* RECORDS SUPPLIED
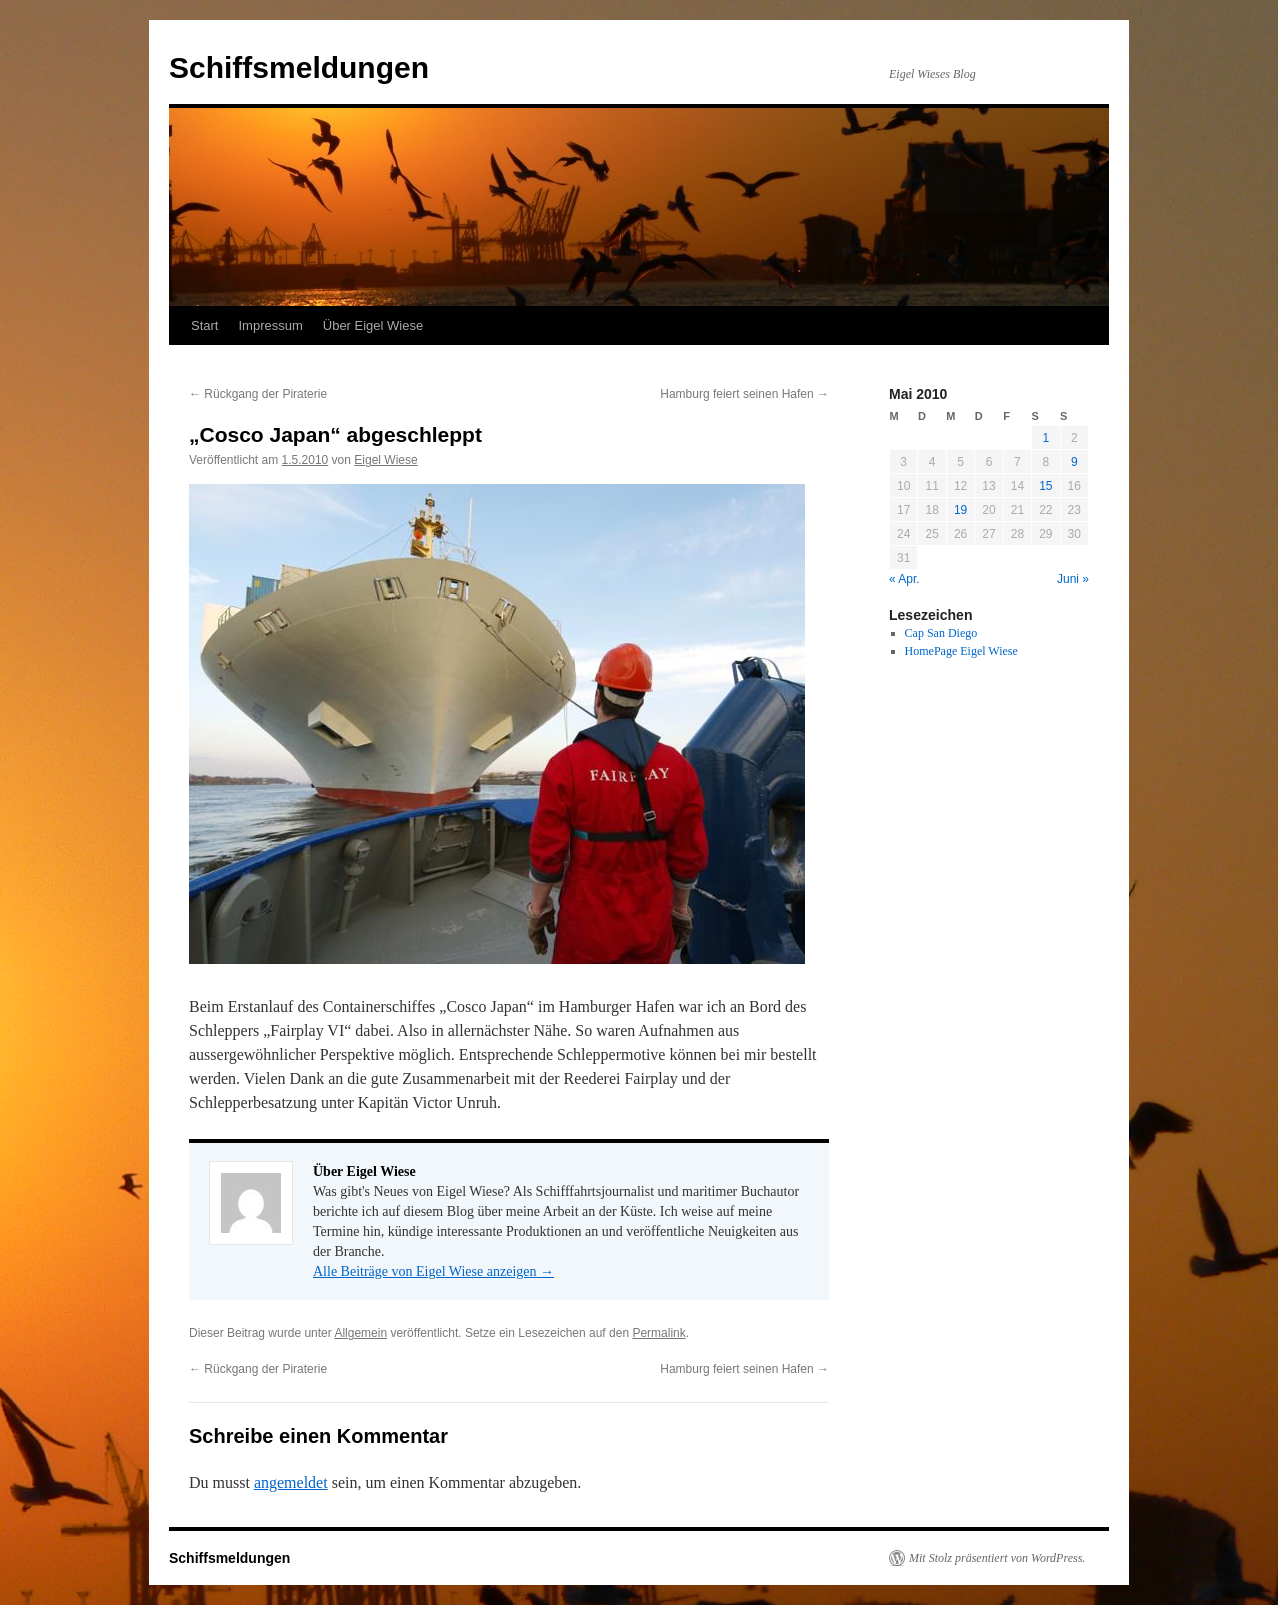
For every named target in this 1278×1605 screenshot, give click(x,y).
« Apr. (904, 579)
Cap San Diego (941, 633)
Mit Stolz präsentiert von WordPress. (997, 1558)
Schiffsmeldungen (299, 67)
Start (204, 325)
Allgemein (360, 1333)
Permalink (658, 1333)
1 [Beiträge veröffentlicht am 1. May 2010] (1045, 438)
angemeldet (291, 1482)
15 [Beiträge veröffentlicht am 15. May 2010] (1045, 486)
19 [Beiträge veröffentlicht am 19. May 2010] (960, 510)
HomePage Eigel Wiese (961, 651)
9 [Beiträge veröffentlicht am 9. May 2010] (1074, 462)
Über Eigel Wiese (373, 325)
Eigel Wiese (385, 460)
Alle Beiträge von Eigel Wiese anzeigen (433, 1271)
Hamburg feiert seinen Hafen (744, 394)
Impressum (270, 325)
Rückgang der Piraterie (258, 394)
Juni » (1073, 579)
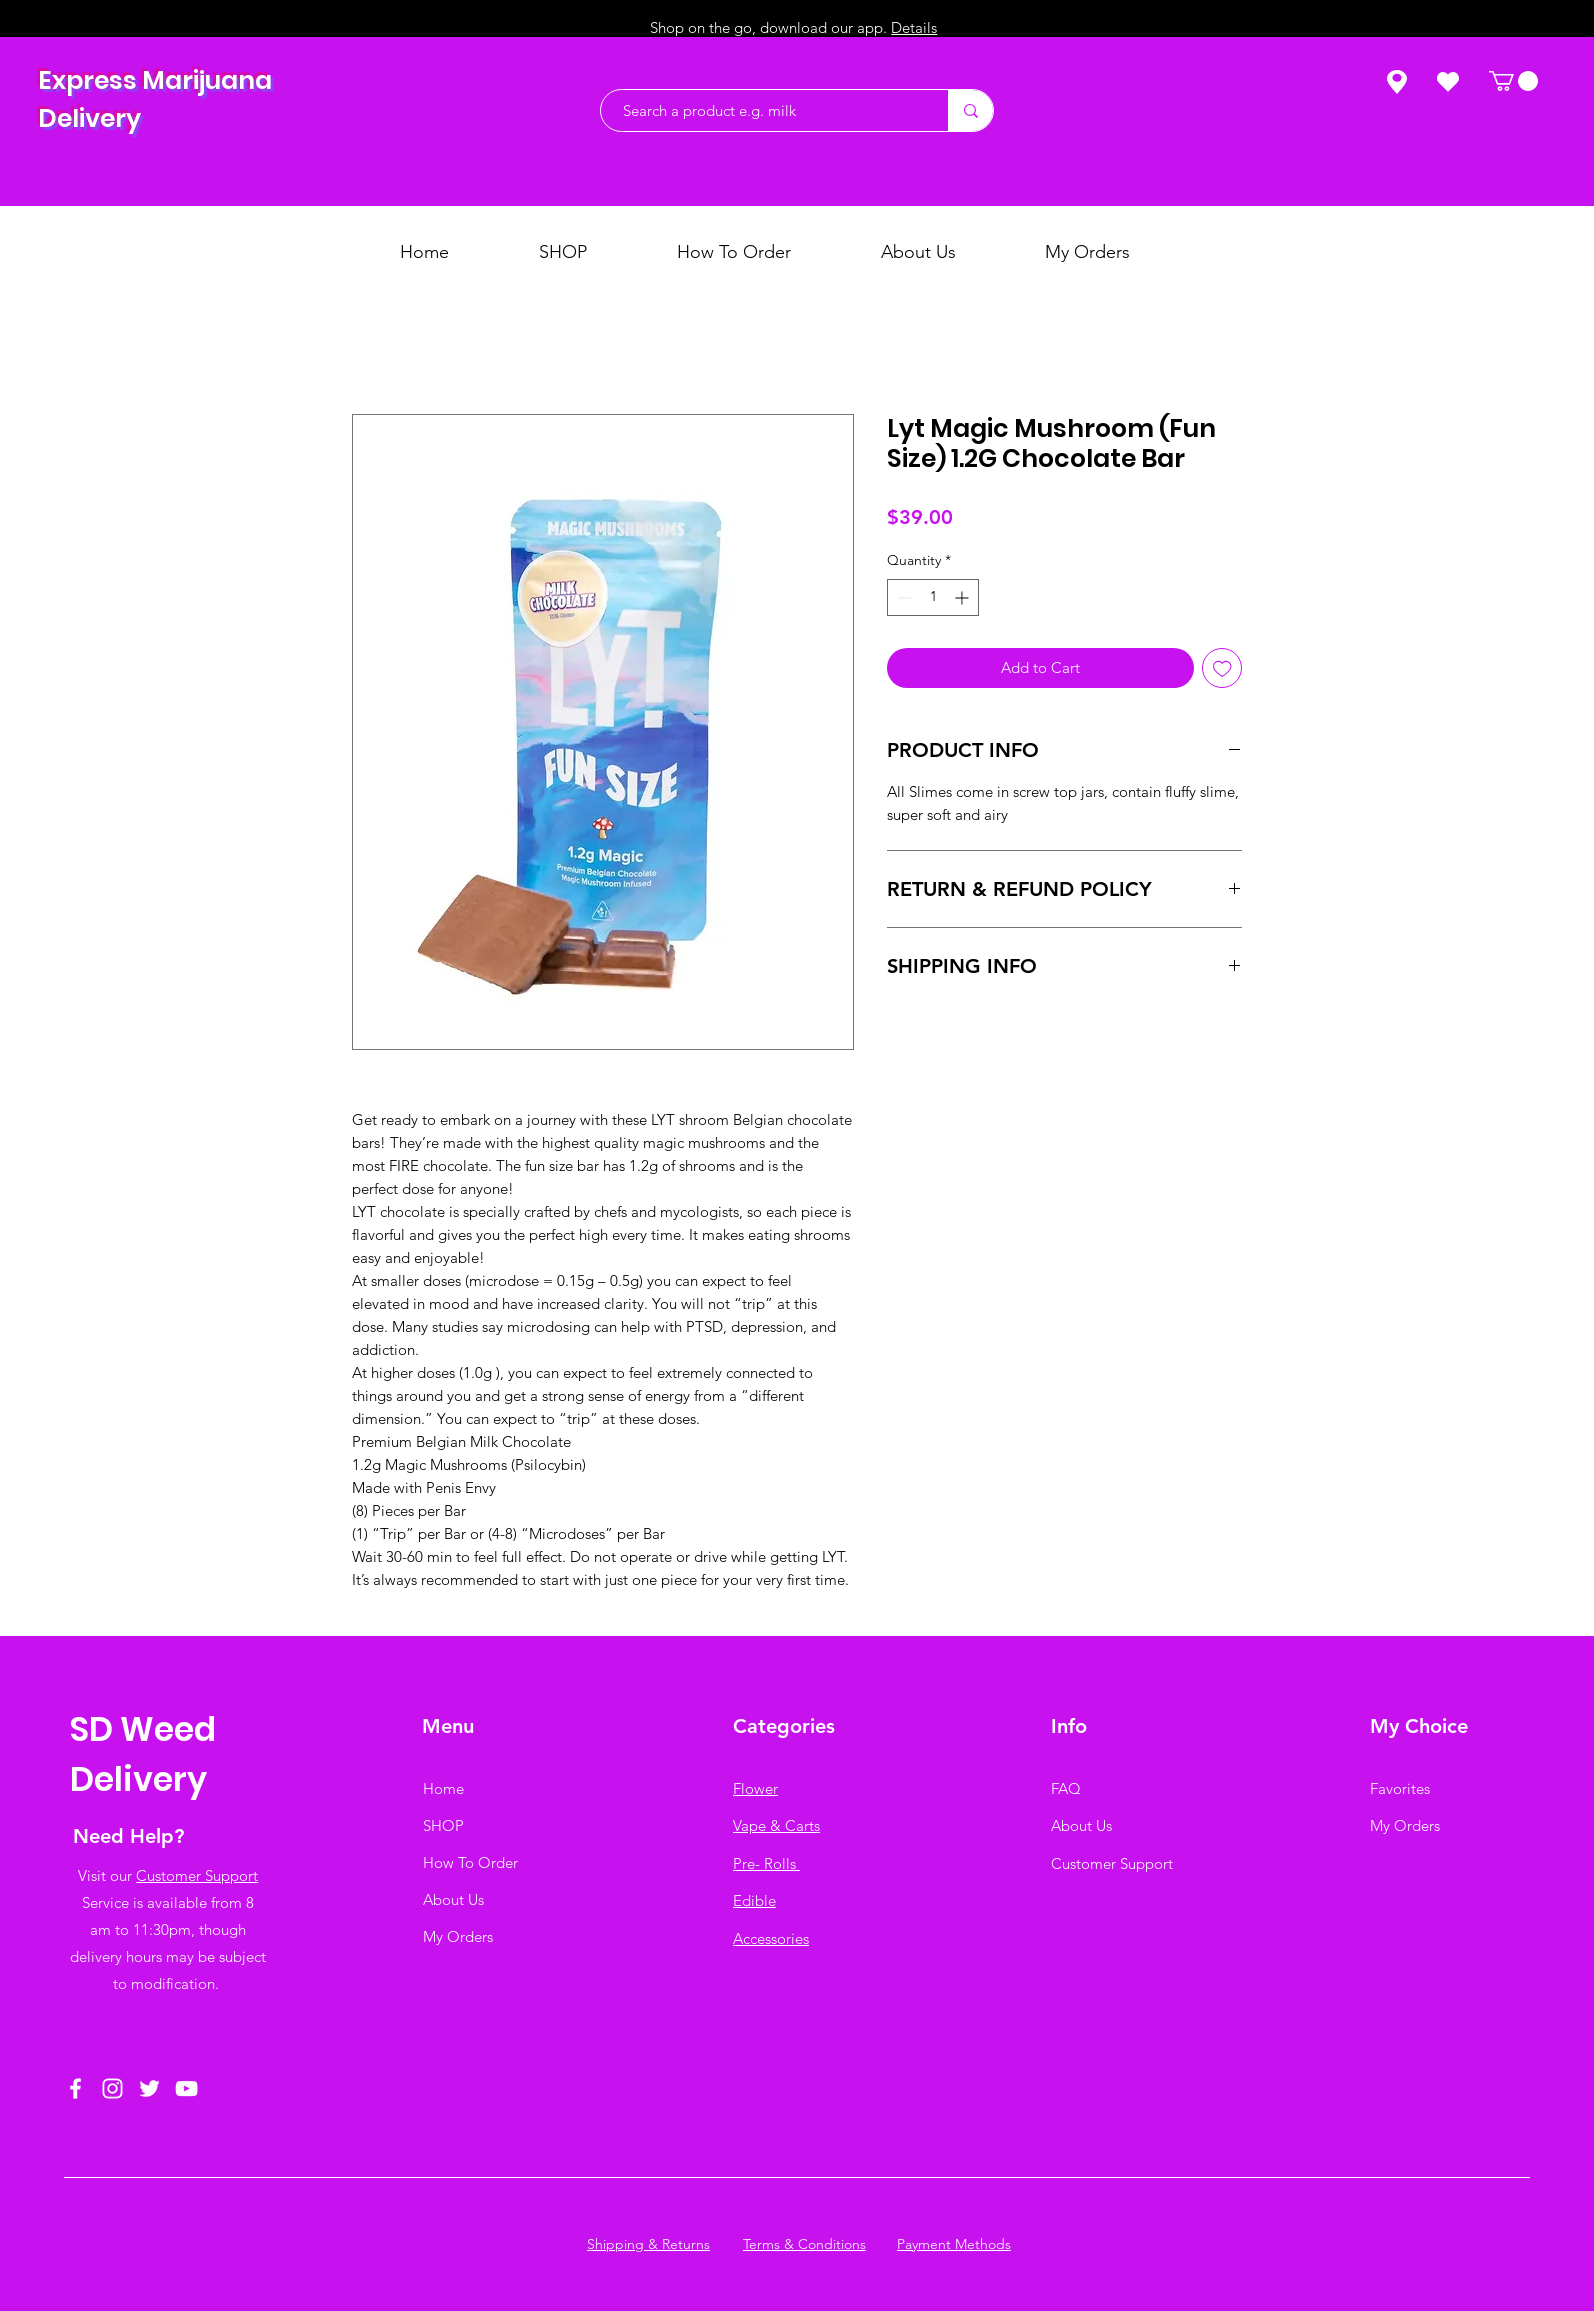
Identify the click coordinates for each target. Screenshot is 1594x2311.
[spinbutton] (933, 597)
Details (914, 27)
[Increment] (963, 597)
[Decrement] (902, 597)
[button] (1513, 81)
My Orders (458, 1936)
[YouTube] (186, 2088)
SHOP (443, 1825)
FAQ (1066, 1788)
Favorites (1400, 1788)
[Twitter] (149, 2088)
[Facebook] (75, 2088)
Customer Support (197, 1875)
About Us (453, 1899)
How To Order (470, 1862)
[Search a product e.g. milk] (764, 110)
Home (443, 1788)
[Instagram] (112, 2088)
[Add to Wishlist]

* EXERCISE
Skipping any pictures, copy the entries exactly as they appear.

* ANSWER TO THIS EXERCISE
For every named target in this 1278×1605 screenshot, give click(x,y).
« Apr. (904, 579)
Cap San Diego (941, 633)
Mit Stolz präsentiert von WordPress. (997, 1558)
Schiffsmeldungen (299, 67)
Start (204, 325)
Allgemein (360, 1333)
Permalink (658, 1333)
1 [Beiträge veröffentlicht am 1. May 2010] (1045, 438)
angemeldet (291, 1482)
15 [Beiträge veröffentlicht am 15. May 2010] (1045, 486)
19 [Beiträge veröffentlicht am 19. May 2010] (960, 510)
HomePage Eigel Wiese (961, 651)
9 [Beiträge veröffentlicht am 9. May 2010] (1074, 462)
Über Eigel Wiese (373, 325)
Eigel Wiese (385, 460)
Alle Beiträge von Eigel Wiese anzeigen (433, 1271)
Hamburg feiert seinen Hafen (744, 394)
Impressum (270, 325)
Rückgang der Piraterie (258, 394)
Juni » (1073, 579)
Identify the click coordinates for each target. Screenshot is 1594x2311.
[spinbutton] (933, 597)
Details (914, 27)
[Increment] (963, 597)
[Decrement] (902, 597)
[button] (1513, 81)
My Orders (458, 1936)
[YouTube] (186, 2088)
SHOP (443, 1825)
FAQ (1066, 1788)
Favorites (1400, 1788)
[Twitter] (149, 2088)
[Facebook] (75, 2088)
Customer Support (197, 1875)
About Us (453, 1899)
How To Order (470, 1862)
[Search a product e.g. milk] (764, 110)
Home (443, 1788)
[Instagram] (112, 2088)
[Add to Wishlist]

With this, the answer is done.